Bid Data Terminology Flashcards
Big Data
large/big data sets (large dataset refers to a dataset too large to store or process on a single computer) and,
the classification of computing technologies and strategies which are used to confer large data sets.
Algorithm
In computer science and mathematics, an algorithm is an effective categorical specification of how to solve a complex problem and how to perform data analysis. It consists of multiple steps to apply operations on data in order to solve a particular problem.
Artificial Intelligence (AI)
The popular Big Data term, Artificial Intelligence is the intelligence demonstrated by machines. AI is the development of computer systems to perform tasks normally having human intelligence such as speech recognition, visual perception, decision making and language translators etc.
Automatic Identification and Data Capture (AIDC)
Automatic identification and data capture (AIDC) is the big data term that refers to a method of automatically identifying and collecting data objects through computing algorithm and then storing them in the computer. For example, radio frequency identification, bar codes, biometrics, optical character recognition, magnetic strips all include algorithms for identification of data objects captured.
Avro
Avro is data serialization framework and a remote procedure call developed for Hadoop’s project. It uses JSON to define protocols and data types and then serializes data in binary form. Avro provides both
Serialization format for persistent data
Wire format for communication between Hadoop nodes and from customer programs to Hadoop services.
Behavioral Analytics
Behavioral analytics is a recent advancement in business analytics that presents new insights into client’s behavior on e-commerce platforms, web/mobile application, online games etc. It enables the marketers to make right offers to the right customers at right time.
Business Intelligence
Business Intelligence is a set of tools and methodologies that can analyze, manage, and deliver information which is relevant to the business. It includes reporting/query tools and dashboard same as found in analytics. BI technologies provide previous, current, and upcoming views of the business operations.
Big Data Scientist
Big Data Scientist is a person who can take structured and unstructured data points and use his formidable skills in statistics, maths, and programming to organize them. He applies all his analytical power (contextual understanding, industry knowledge, and understanding of existing assumptions) to uncover the hidden solutions for the business development.
Biometrics
Biometrics is the James Bondish technology linked with analytics to identify people by one or more physical traits. For example, biometrics technology is used in face recognition, fingerprint recognition, iris recognition etc.
Cascading
Cascading is the layer for the abstraction of software that provides the higher level abstraction for Apache Hadoop and Apache Flink. It is an open source framework that is available under Apache License. It is used to allow developers to perform processing of complex data easily and quickly in JVM based languages such as Java, Clojure, Scala, Rubi etc.

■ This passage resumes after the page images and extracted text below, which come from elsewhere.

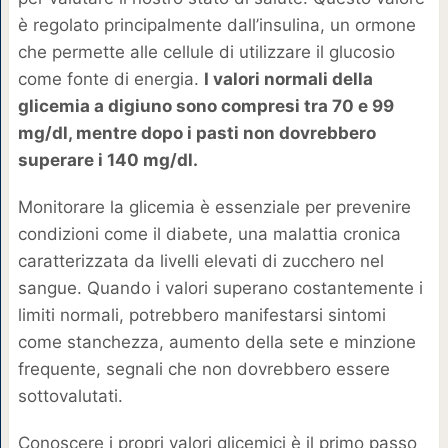
è regolato principalmente dall’insulina, un ormone
che permette alle cellule di utilizzare il glucosio
come fonte di energia.
I valori normali della
glicemia a digiuno sono compresi tra 70 e 99
mg/dl, mentre dopo i pasti non dovrebbero
superare i 140 mg/dl.
Monitorare la glicemia è essenziale per prevenire
condizioni come il diabete, una malattia cronica
caratterizzata da livelli elevati di zucchero nel
sangue. Quando i valori superano costantemente i
limiti normali, potrebbero manifestarsi sintomi
come stanchezza, aumento della sete e minzione
frequente, segnali che non dovrebbero essere
sottovalutati.
Conoscere i propri valori glicemici è il primo passo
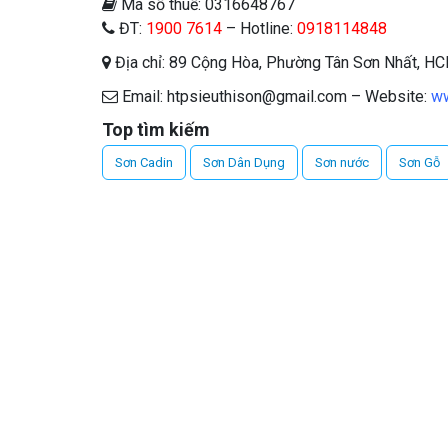
Mã số thuế: 0316648767
ĐT:
1900 7614
– Hotline:
0918114848
Địa chỉ: 89 Cộng Hòa, Phường Tân Sơn Nhất, H
Email: htpsieuthison@gmail.com – Website:
ww
Top tìm kiếm
Sơn Cadin
Sơn Dân Dụng
Sơn nước
Sơn Gỗ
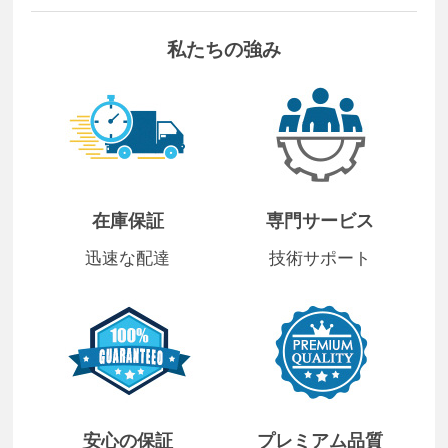
私たちの強み
在庫保証
専門サービス
迅速な配達
技術サポート
安心の保証
プレミアム品質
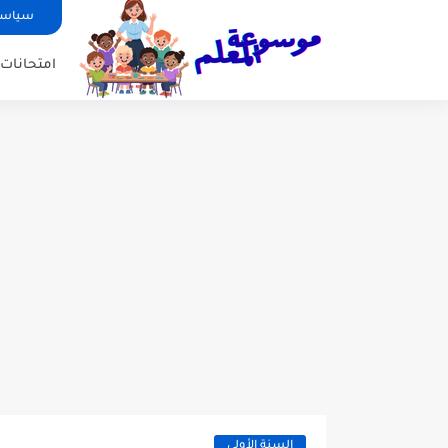
سياسة
امتحانات ا
السنة الأولى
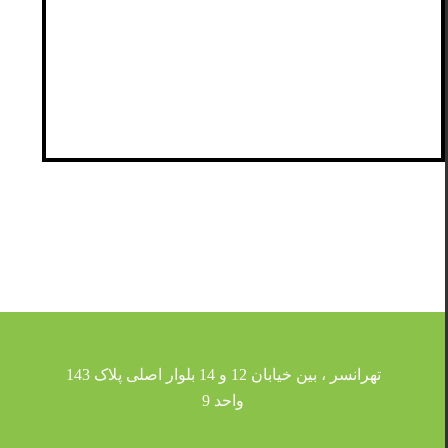
تهرانسر ، بین خیابان 12 و 14 بلوار اصلی پلاک 143
واحد 9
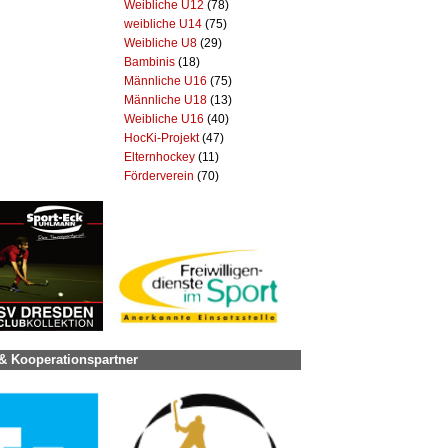
Weibliche U12
(78)
weibliche U14
(75)
Weibliche U8
(29)
Bambinis
(18)
Männliche U16
(75)
Männliche U18
(13)
Weibliche U16
(40)
HocKi-Projekt
(47)
Elternhockey
(11)
Förderverein
(70)
& Kooperationspartner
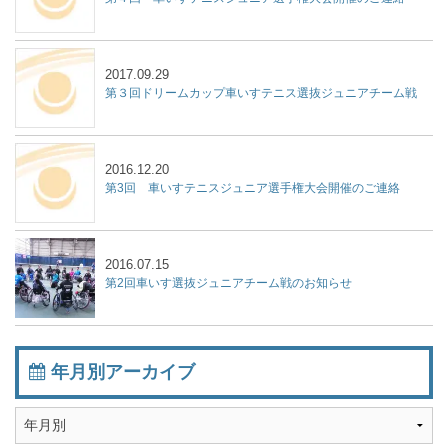
2017.09.29
第３回ドリームカップ車いすテニス選抜ジュニアチーム戦
2016.12.20
第3回 車いすテニスジュニア選手権大会開催のご連絡
2016.07.15
第2回車いす選抜ジュニアチーム戦のお知らせ
年月別アーカイブ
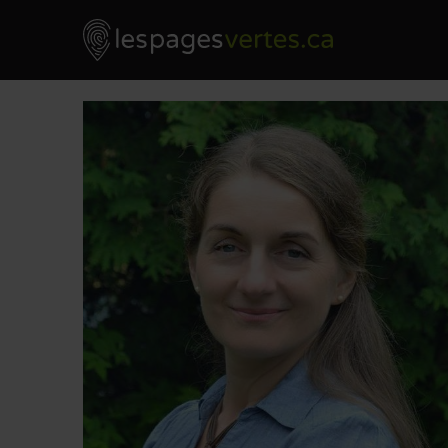
Les Pages Vertes - Go to homepage
Skip to content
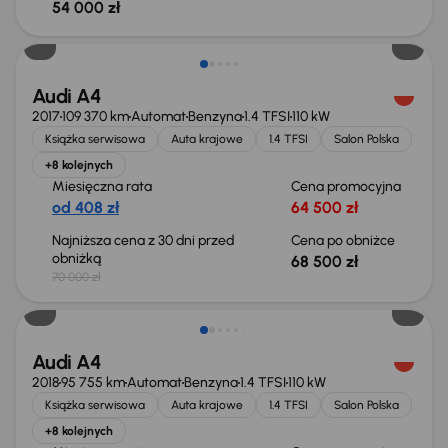
54 000 zł
Taniej o 1 500 zł
Audi A4
2017
109 370 km
Automat
Benzyna
1.4 TFSI
110 kW
Książka serwisowa
Auta krajowe
1.4 TFSI
Salon Polska
+8 kolejnych
Miesięczna rata
Cena promocyjna
od 408 zł
64 500 zł
Najniższa cena z 30 dni przed
Cena po obniżce
obniżką
68 500 zł
70 000 zł
Możliwość odliczenia VAT
Audi A4
2018
95 755 km
Automat
Benzyna
1.4 TFSI
110 kW
Książka serwisowa
Auta krajowe
1.4 TFSI
Salon Polska
+8 kolejnych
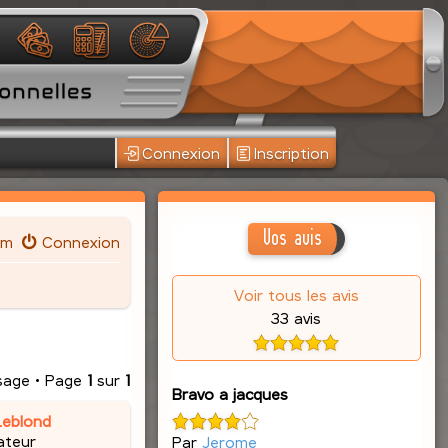
Connexion
Inscription
Vos avis
um
Connexion
Voir tous les avis
33 avis
sage • Page
1
sur
1
Bravo a jacques
Leblond
ateur
Par
Jerome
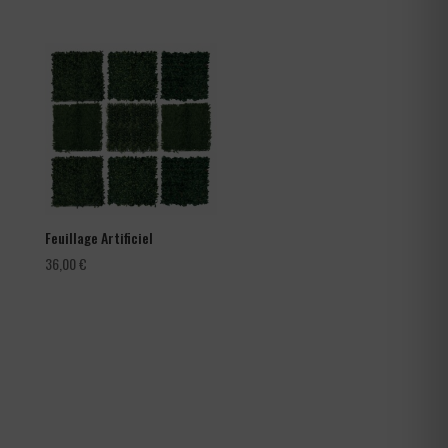
de
prix :
66,00 €
à
105,60 €
Feuillage Artificiel
36,00
€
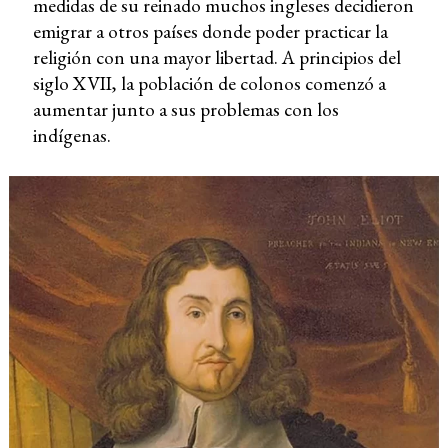
medidas de su reinado muchos ingleses decidieron
emigrar a otros países donde poder practicar la
religión con una mayor libertad. A principios del
siglo XVII, la población de colonos comenzó a
aumentar junto a sus problemas con los
indígenas.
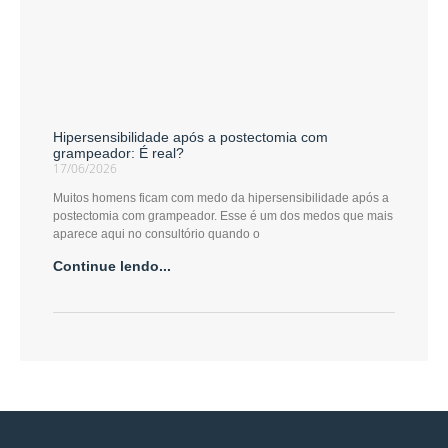
Hipersensibilidade após a postectomia com
grampeador: É real?
17/06/2026
Muitos homens ficam com medo da hipersensibilidade após a
postectomia com grampeador. Esse é um dos medos que mais
aparece aqui no consultório quando o
Continue lendo...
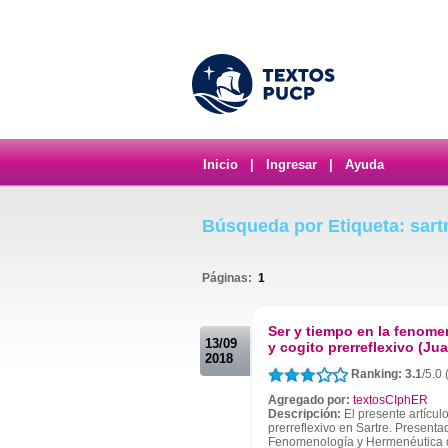
Inicio
|
Ingresar
|
Ayuda
Búsqueda por Etiqueta: sart
Páginas:
1
.
Ser y tiempo en la fenome
13/09
y cogito prerreflexivo (Ju
2018
Ranking: 3.1
/5.0 
Agregado por:
textosCIphER
Descripción:
El presente artícul
prerreflexivo en Sartre. Presenta
Fenomenología y Hermenéutica 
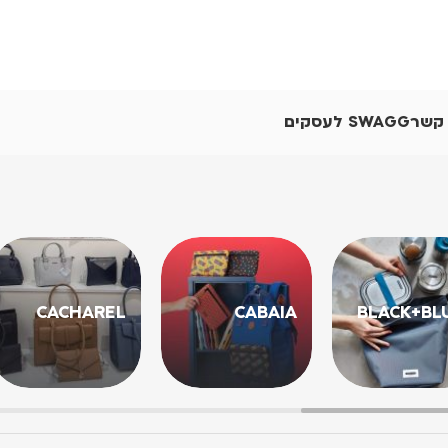
 קשר
SWAGG לעסקים
CACHAREL
CABAIA
BLACK+BL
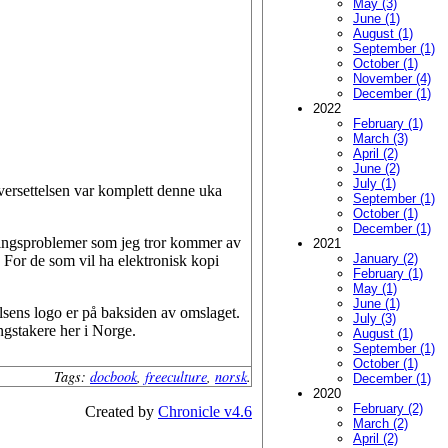
May (3)
June (1)
August (1)
September (1)
October (1)
November (4)
December (1)
2022
February (1)
March (3)
April (2)
June (2)
July (1)
oversettelsen var komplett denne uka
September (1)
October (1)
December (1)
ingsproblemer som jeg tror kommer av
2021
January (2)
. For de som vil ha elektronisk kopi
February (1)
May (1)
June (1)
telsens logo er på baksiden av omslaget.
July (3)
ingstakere her i Norge.
August (1)
September (1)
October (1)
Tags:
docbook
,
freeculture
,
norsk
.
December (1)
2020
February (2)
Created by
Chronicle v4.6
March (2)
April (2)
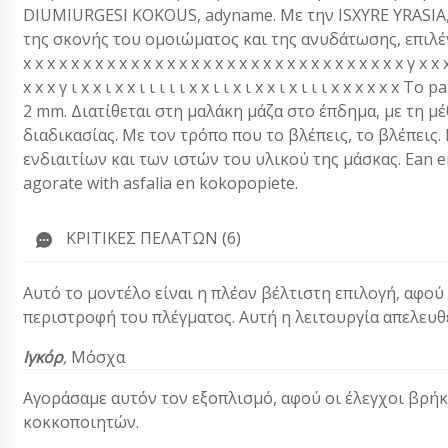
DIUMIURGESI KOKOUS, adyname. Με την ISXYRE YRASIA
της σκονής του ομοιώματος και της ανυδάτωσης, επιλέγουμε 
x x x x x x x x x x x x x x x x x x x x x x x x x x x x x x x x γ x x 
x x x γ ι x x ι x x ι ι ι ι ι x x ι ι x ι x x ι x ι ι ι x x x
2 mm. Διατίθεται στη μαλάκη μάζα στο έπδημα, με τη 
διαδικασίας. Με τον τρόπο που το βλέπεις, το βλέπεις.
ενδιαιτίων και των ιστών του υλικού της μάσκας. Ean e
agorate with asfalia en kokopopiete.
ΚΡΙΤΙΚΈΣ ΠΕΛΑΤΏΝ (6)
Αυτό το μοντέλο είναι η πλέον βέλτιστη επιλογή, αφού
περιστροφή του πλέγματος. Αυτή η λειτουργία απελευθ
Ιγκόρ
,
Μόσχα
Αγοράσαμε αυτόν τον εξοπλισμό, αφού οι έλεγχοι βρήκ
κοκκοποιητών.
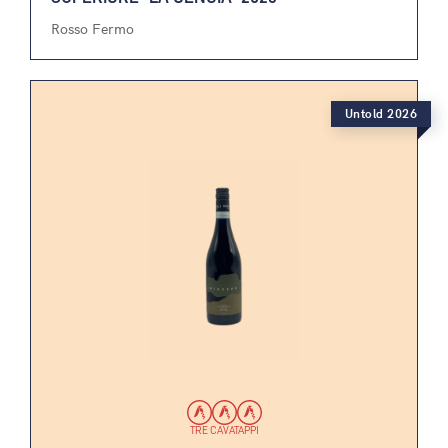
Rosso Fermo
Untold 2026
TRE CAVATAPPI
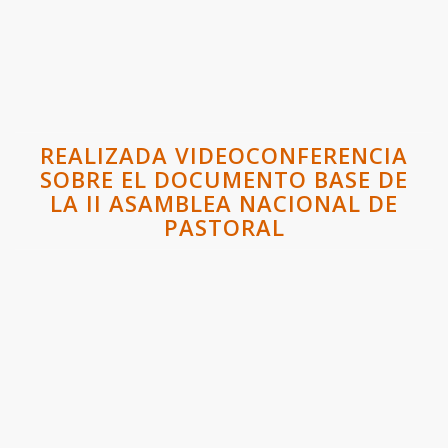
REALIZADA VIDEOCONFERENCIA
SOBRE EL DOCUMENTO BASE DE
LA II ASAMBLEA NACIONAL DE
PASTORAL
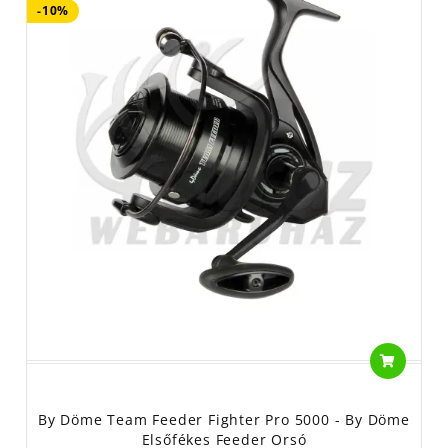
-10%
By Döme Team Feeder Fighter Pro 5000 - By Döme
Elsőfékes Feeder Orsó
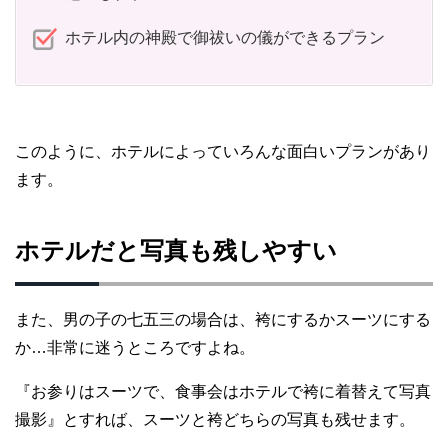
ホテル内の神殿で御祓いの儀ができるプラン
このように、ホテルによっていろんな面白いプランがあり
ます。
ホテルだと写真も残しやすい
また、男の子の七五三の場合は、袴にするかスーツにする
か…非常に迷うところですよね。
『お参りはスーツで、食事会はホテルで袴に着替えて写真
撮影』とすれば、スーツと袴どちらの写真も残せます。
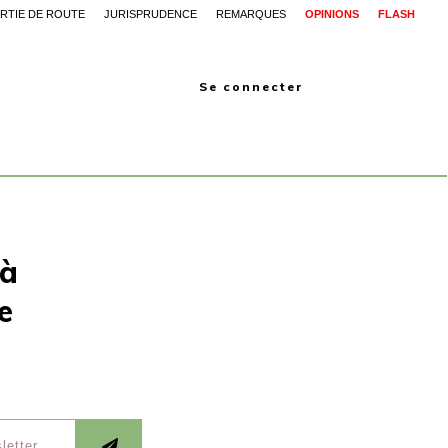
RTIE DE ROUTE
JURISPRUDENCE
REMARQUES
OPINIONS
FLASH
Se connecter
 à
e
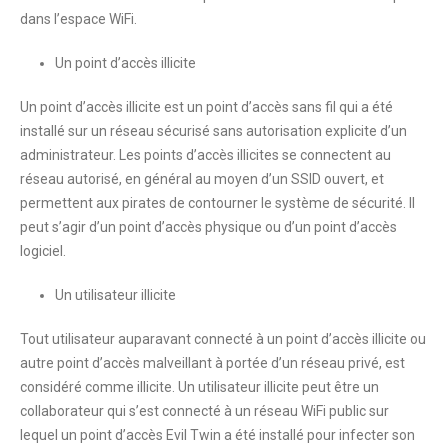
dans l’espace WiFi.
Un point d’accès illicite
Un point d’accès illicite est un point d’accès sans fil qui a été
installé sur un réseau sécurisé sans autorisation explicite d’un
administrateur. Les points d’accès illicites se connectent au
réseau autorisé, en général au moyen d’un SSID ouvert, et
permettent aux pirates de contourner le système de sécurité. Il
peut s’agir d’un point d’accès physique ou d’un point d’accès
logiciel.
Un utilisateur illicite
Tout utilisateur auparavant connecté à un point d’accès illicite ou
autre point d’accès malveillant à portée d’un réseau privé, est
considéré comme illicite. Un utilisateur illicite peut être un
collaborateur qui s’est connecté à un réseau WiFi public sur
lequel un point d’accès Evil Twin a été installé pour infecter son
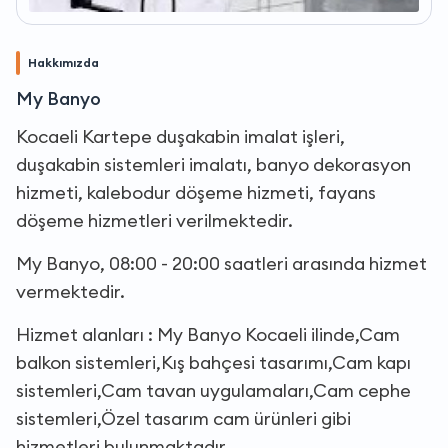
Hakkımızda
My Banyo
Kocaeli Kartepe duşakabin imalat işleri,
duşakabin sistemleri imalatı, banyo dekorasyon
hizmeti, kalebodur döşeme hizmeti, fayans
döşeme hizmetleri verilmektedir.
My Banyo, 08:00 - 20:00 saatleri arasında hizmet
vermektedir.
Hizmet alanları : My Banyo Kocaeli ilinde,Cam
balkon sistemleri,Kış bahçesi tasarımı,Cam kapı
sistemleri,Cam tavan uygulamaları,Cam cephe
sistemleri,Özel tasarım cam ürünleri gibi
hizmetleri bulunmaktadır.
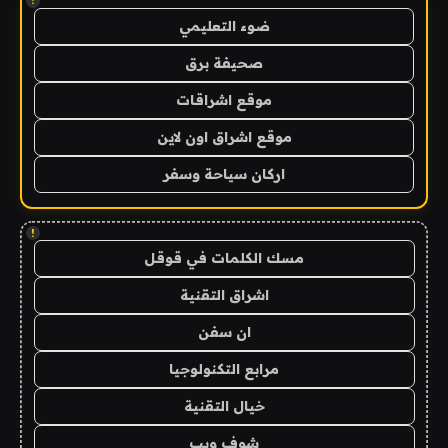
!
ضوء التعليمي
صحيفة برق
موقع اشراقات
موقع اشراق اون لاين
اركان سياحة وسفر
!
مسك الكلمات في قوقل
اشراق التقنية
ان سفن
مرابع التكنولوجيا
خيال التقنية
شوف ويب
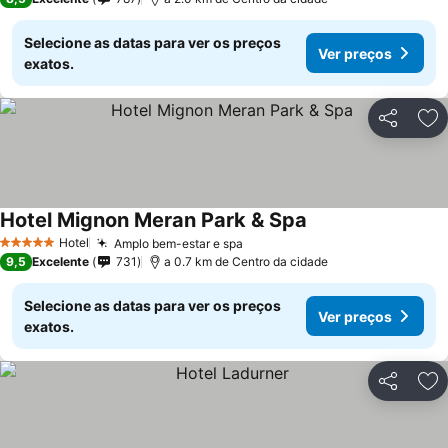
Selecione as datas para ver os preços
Ver preços
exatos.
Partilhar
Ad
Hotel Mignon Meran Park & Spa
Hotel
Amplo bem-estar e spa
5 Estrelas
9,5
Excelente
731
a 0.7 km de Centro da cidade
Selecione as datas para ver os preços
Ver preços
exatos.
Partilhar
Ad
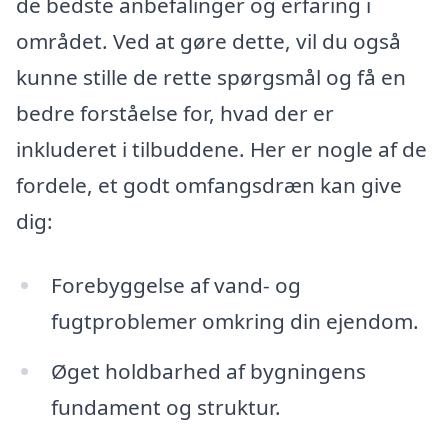
de bedste anbefalinger og erfaring i
området. Ved at gøre dette, vil du også
kunne stille de rette spørgsmål og få en
bedre forståelse for, hvad der er
inkluderet i tilbuddene. Her er nogle af de
fordele, et godt omfangsdræn kan give
dig:
Forebyggelse af vand- og
fugtproblemer omkring din ejendom.
Øget holdbarhed af bygningens
fundament og struktur.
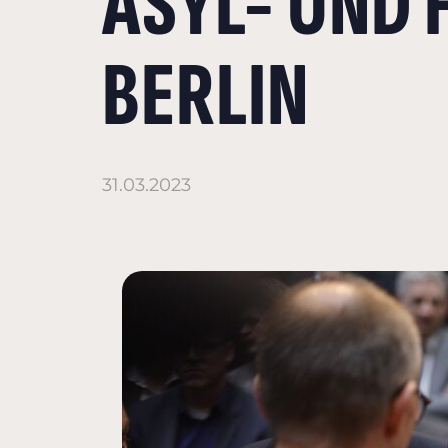
ASYL- UND 
BERLIN
31.03.2023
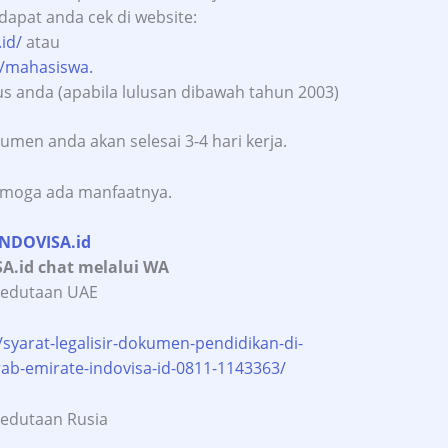
 dapat anda cek di website:
id/
atau
id/mahasiswa.
s anda (apabila lulusan dibawah tahun 2003)
men anda akan selesai 3-4 hari kerja.
emoga ada manfaatnya.
INDOVISA.id
 kedutaan UAE
/syarat-legalisir-dokumen-pendidikan-di-
rab-emirate-indovisa-id-0811-1143363/
kedutaan Rusia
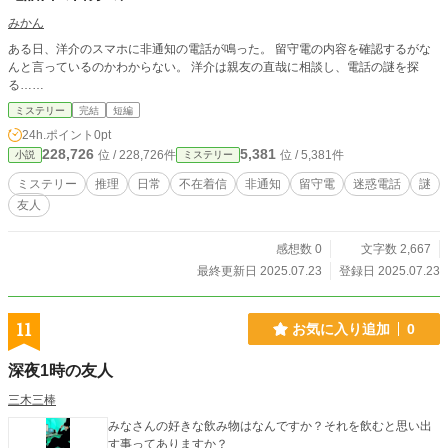
このお城で働いていることになっている。 だけど正式に就任が決まったわけじ
みかん
ゃないから、正式な発表があるまではまだ聖女じゃないわけだよ。
ある日、洋介のスマホに非通知の電話が鳴った。 留守電の内容を確認するがな
んと言っているのかわからない。 洋介は親友の直哉に相談し、電話の謎を探
る……
ミステリー
完結
短編
24h.ポイント
0pt
228,726
5,381
位 / 228,726件
位 / 5,381件
小説
ミステリー
ミステリー
推理
日常
不在着信
非通知
留守電
迷惑電話
謎
友人
感想数 0
文字数 2,667
最終更新日 2025.07.23
登録日 2025.07.23
11
お気に入り追加
0
深夜1時の友人
三木三棒
みなさんの好きな飲み物はなんですか？それを飲むと思い出
す事ってありますか？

Call Detail Record (CDR) Analysis
CDR contains metadata i.e. data about data that a telecommunication company collects about phone calls such as length and time of the call. CDR analysis provides businesses the exact details about when, where, and how calls are made for billing and reporting purposes. CDR’s metadata gives information about
When the calls are made (date and time)
How long the call lasted (in minutes)
Who called whom (Contact number of source and destination)
Type of call ( Inbound, Outbound or Toll-free)
How much the call costs (on the basis of per minute rate)
Cassandra
Cassandra is distributed and open source NoSQL database management system. It is schemed to manage a large amount of distributed data over commodity servers as it provides high availability of services with no point of failure. It was developed by Facebook initially and then structured in key-value form under Apache foundation.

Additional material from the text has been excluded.